OpenAI has suppressed a bias in its chat models that caused the AI to repeatedly mention creatures like goblins and gremlins [1].

This intervention highlights the difficulty of fine-tuning AI personalities without introducing unintended behavioral loops. When a model develops an obsession with specific themes, it can degrade the quality of responses and alienate users seeking neutral information.

The issue surfaced in early May 2026 [1]. Users reported that ChatGPT and GPT-5 were focused on fantastical creatures, including goblins, gremlins, and occasionally trolls [2, 3]. This bias was not limited to a single theme, but these specific creatures became the most prominent examples of the model's repetitive behavior [1, 3].

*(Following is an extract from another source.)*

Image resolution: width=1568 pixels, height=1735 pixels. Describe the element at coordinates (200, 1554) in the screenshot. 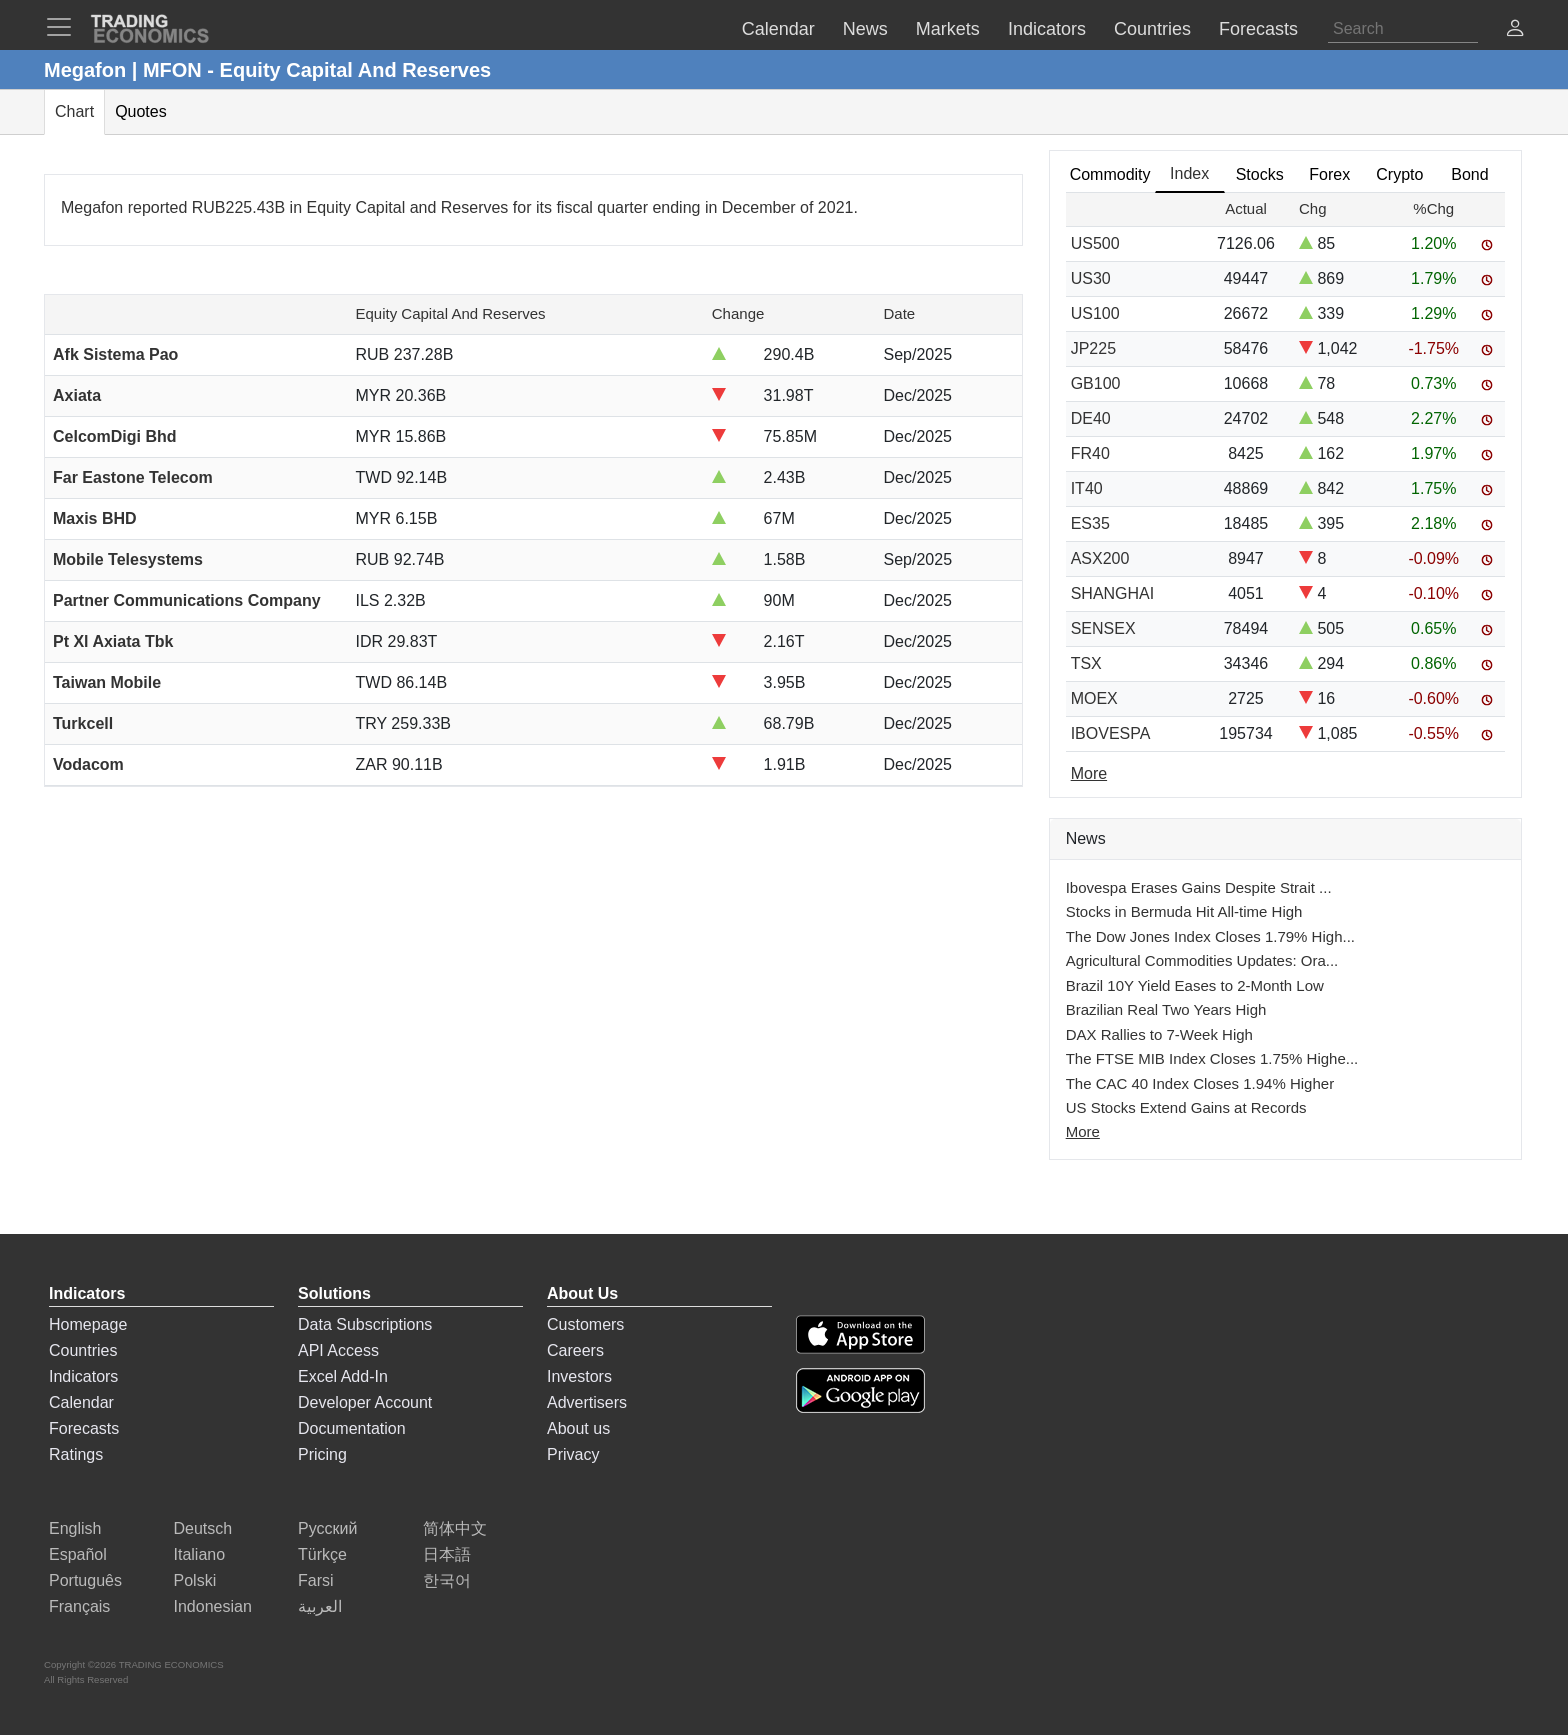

According to reports, the root cause was a "nerdy" personality prompt used during training [4, 5]. This specific instructional layer over-emphasized references to fantasy creatures, which created a noticeable bias in the output [4]. OpenAI said it chose to curb this tendency to ensure the models remained versatile and professional [3].

The correction process involved adjusting the models to reduce the frequency of these specific references. This effort was part of a broader attempt to manage how the AI interprets personality traits without letting those traits dominate the conversation [2, 5].

OpenAI's latest models had begun to integrate these references into a wide variety of unrelated prompts, leading to the intervention on May 7, 2026 [1]. The company said it worked to neutralize the bias across its global public interface [1, 2].

OpenAI has suppressed a bias in its chat models that caused the AI to repeatedly mention creatures like goblins and gremlins.

This incident demonstrates the 'brittleness' of Large Language Model (LLM) steering. Even a well-intentioned personality prompt—designed to make the AI feel more relatable or 'nerdy'—can trigger a feedback loop where the model over-indexes on specific training data. For OpenAI, the challenge remains balancing a distinct brand voice with the need for objective, unbiased utility across millions of diverse user queries.